■ Problem details ■
Please find the lines in the following records that hold "pepe", and copy them.
** Given records follows **
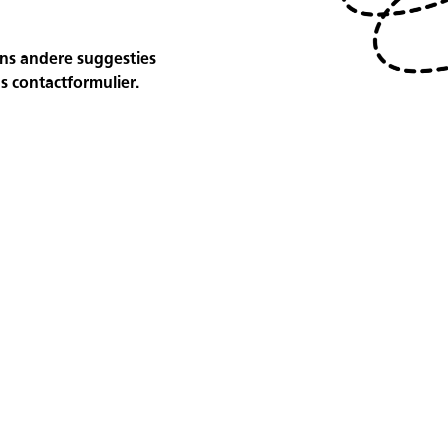
ns andere suggesties
 contactformulier.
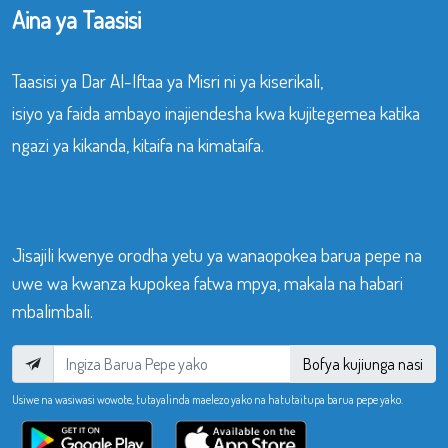
Aina ya Taasisi
Taasisi ya Dar Al-Iftaa ya Misri ni ya kiserikali,
isiyo ya faida ambayo inajiendesha kwa kujitegemea katika
ngazi ya kikanda, kitaifa na kimataifa.
Jisajili kwenye orodha yetu ya wanaopokea barua pepe na
uwe wa kwanza kupokea fatwa mpya, makala na habari
mbalimbali.
Bofya kujiunga nasi
Usiwe na wasiwasi wowote, tutayalinda maelezo yako na hatutaitupa barua pepe yako.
** End of Given records **
■ Task result ■
Jisajili kwenye orodha yetu ya wanaopokea barua pepe na
Usiwe na wasiwasi wowote, tutayalinda maelezo yako na hatutaitupa barua pepe yako.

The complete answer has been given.